If you were on the internet just a few years back, you might have seen pictures of those horrible, horrible electricity ants. Ants driven towards power boxes and cords, laptop batteries and electrical outlets. Sometimes they’d get to their goal only to die upon contact, lifeless ant corpses piling up in front of the device like some scene out of an apocalypse movie. Other times, they’d cluster together inside the box, nesting around something that could kill them at any moment.
But why were they so into electricity?
Some people say it was the warmth of the hardware, but that doesn’t fully track in summer. Some say something spilt in the box. However, most spillables also cause short-circuits, which the user would have definitely noticed before the ants got there.
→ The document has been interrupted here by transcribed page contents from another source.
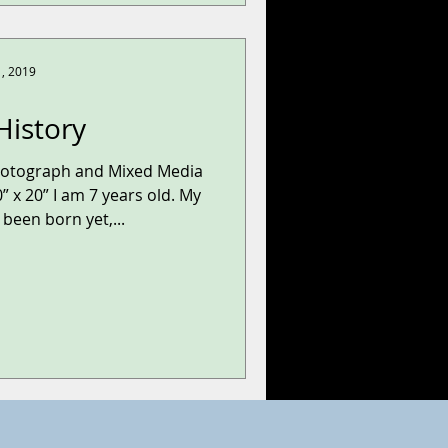
1, 2019
History
hotograph and Mixed Media
” x 20” I am 7 years old. My
been born yet,...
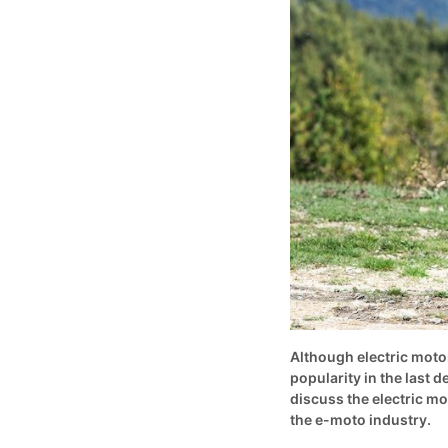
Although electric moto
popularity in the last d
discuss the electric mo
the e-moto industry.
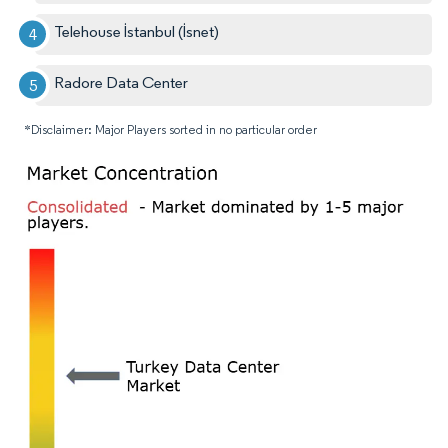
Telehouse İstanbul (İsnet)
Radore Data Center
*Disclaimer: Major Players sorted in no particular order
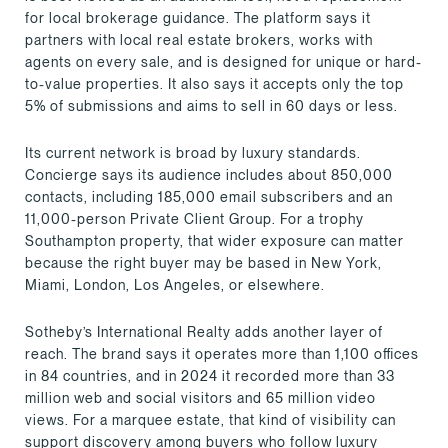
for local brokerage guidance. The platform says it
partners with local real estate brokers, works with
agents on every sale, and is designed for unique or hard-
to-value properties. It also says it accepts only the top
5% of submissions and aims to sell in 60 days or less.
Its current network is broad by luxury standards.
Concierge says its audience includes about 850,000
contacts, including 185,000 email subscribers and an
11,000-person Private Client Group. For a trophy
Southampton property, that wider exposure can matter
because the right buyer may be based in New York,
Miami, London, Los Angeles, or elsewhere.
Sotheby’s International Realty adds another layer of
reach. The brand says it operates more than 1,100 offices
in 84 countries, and in 2024 it recorded more than 33
million web and social visitors and 65 million video
views. For a marquee estate, that kind of visibility can
support discovery among buyers who follow luxury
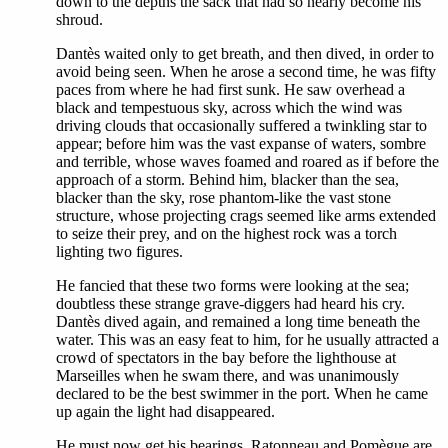
down to the depths the sack that had so nearly become his
shroud.
Dantès waited only to get breath, and then dived, in order to
avoid being seen. When he arose a second time, he was fifty
paces from where he had first sunk. He saw overhead a
black and tempestuous sky, across which the wind was
driving clouds that occasionally suffered a twinkling star to
appear; before him was the vast expanse of waters, sombre
and terrible, whose waves foamed and roared as if before the
approach of a storm. Behind him, blacker than the sea,
blacker than the sky, rose phantom-like the vast stone
structure, whose projecting crags seemed like arms extended
to seize their prey, and on the highest rock was a torch
lighting two figures.
He fancied that these two forms were looking at the sea;
doubtless these strange grave-diggers had heard his cry.
Dantès dived again, and remained a long time beneath the
water. This was an easy feat to him, for he usually attracted a
crowd of spectators in the bay before the lighthouse at
Marseilles when he swam there, and was unanimously
declared to be the best swimmer in the port. When he came
up again the light had disappeared.
He must now get his bearings. Ratonneau and Pomègue are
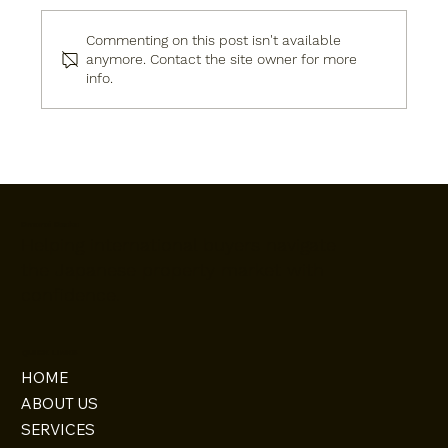
Commenting on this post isn't available
anymore. Contact the site owner for more
info.
Live Modern by the River: New 4LDK
House in Dazaifu, Fukuoka
Omoroi Osaka
Helping international buyers navigate
the Japanese property market with
confidence.
QUICK LINKS
HOME
ABOUT US
SERVICES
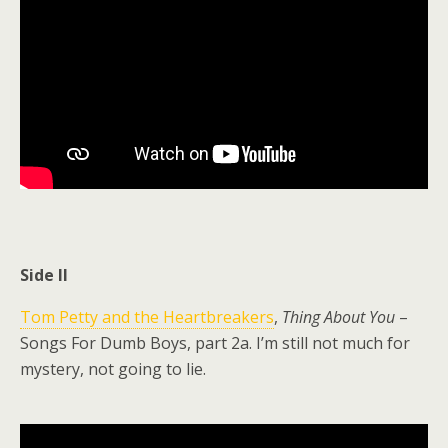
Side II
Tom Petty and the Heartbreakers
,
Thing About You
–
Songs For Dumb Boys, part 2a. I’m still not much for
mystery, not going to lie.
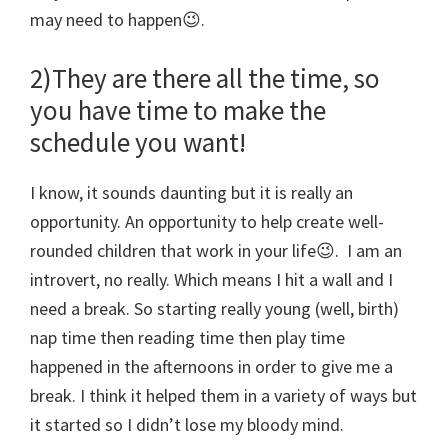
may need to happen😉.
2)They are there all the time, so
you have time to make the
schedule you want!
I know, it sounds daunting but it is really an
opportunity. An opportunity to help create well-
rounded children that work in your life😉. I am an
introvert, no really. Which means I hit a wall and I
need a break. So starting really young (well, birth)
nap time then reading time then play time
happened in the afternoons in order to give me a
break. I think it helped them in a variety of ways but
it started so I didn’t lose my bloody mind.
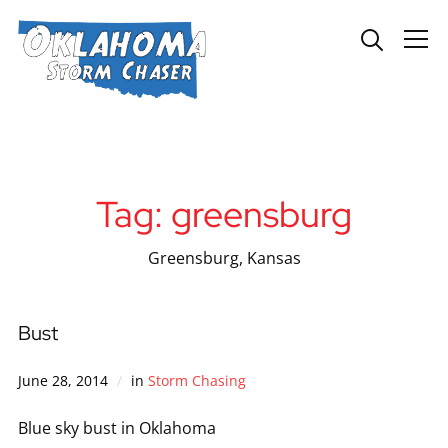
Info
Tag:
greensburg
Greensburg, Kansas
Bust
June 28, 2014
in
Storm Chasing
Blue sky bust in Oklahoma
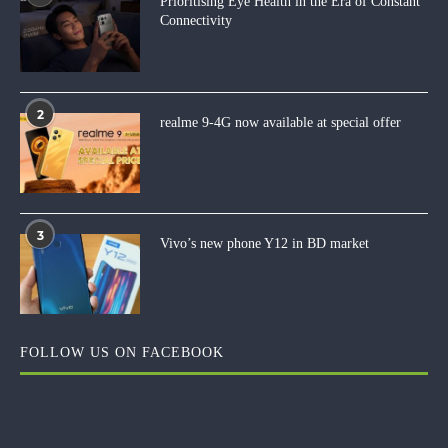
Prioritising Eye Health in the Era of Constant
Connectivity
2
realme 9-4G now available at special offer
3
Vivo’s new phone Y12 in BD market
FOLLOW US ON FACEBOOK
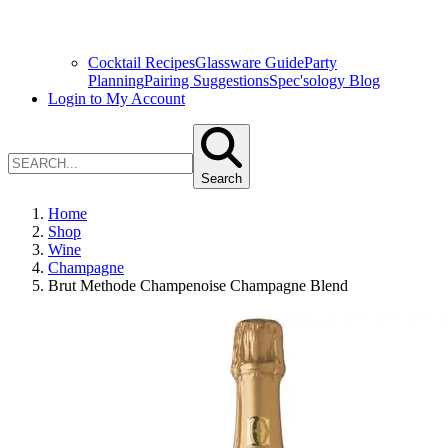
Cocktail Recipes
Glassware Guide
Party
Planning
Pairing Suggestions
Spec'sology Blog
Login to My Account
Search
Home
Shop
Wine
Champagne
Brut Methode Champenoise Champagne Blend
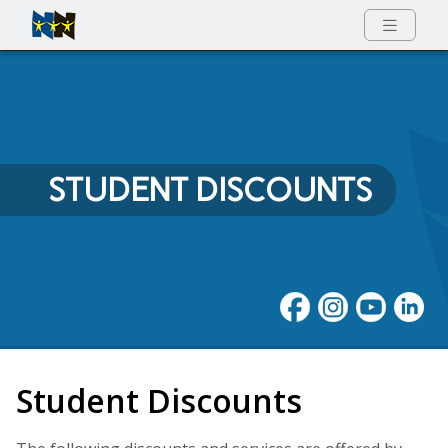
Full Menu
STUDENT DISCOUNTS
Student Discounts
Well, experts disagree on exactly why, and different species seem to have different reasons. A species of Crazy Ant that lives in Texas doesn’t like to dig its own nesting burrows. Instead, in the wild, it would use cracks and crevices in rocks. For Crazy Ants, an electrical box is a fantastic place to nest, and they’re so small that they can squeeze in with ease. Pest control experts in this region generally agree that the space is why Crazy Ants love electronics, not the warmth.
But wait, there’s more!
Fire ants, known for their aggressive behavior, may be swarming electrical boxes because they think they’re under attack. An ant gets shocked, and it releases a bunch of attack pheromones as it dies, because ants have no concept of electricity. This attracts more ants who all do the same thing. Yikes.
What Can You Do About It?
Ants may be a nearly unstoppable force of nature, but there are some limits. Pest control experts get a little better every year at effectively destroying ant colonies at the source, and electronics get a little more difficult to squeeze into as they approach full waterproofing. Not to mention, the worst ant offenders live pretty much exclusively in Texas. Other species might still approach electronics for heat and get caught in that zap-death-avenge cycle, but almost none of them are as aggressive as the species of fire ant currently cursing Texas, or as small as the species of Crazy Ant. Aside from flukes, most people have nothing to worry about.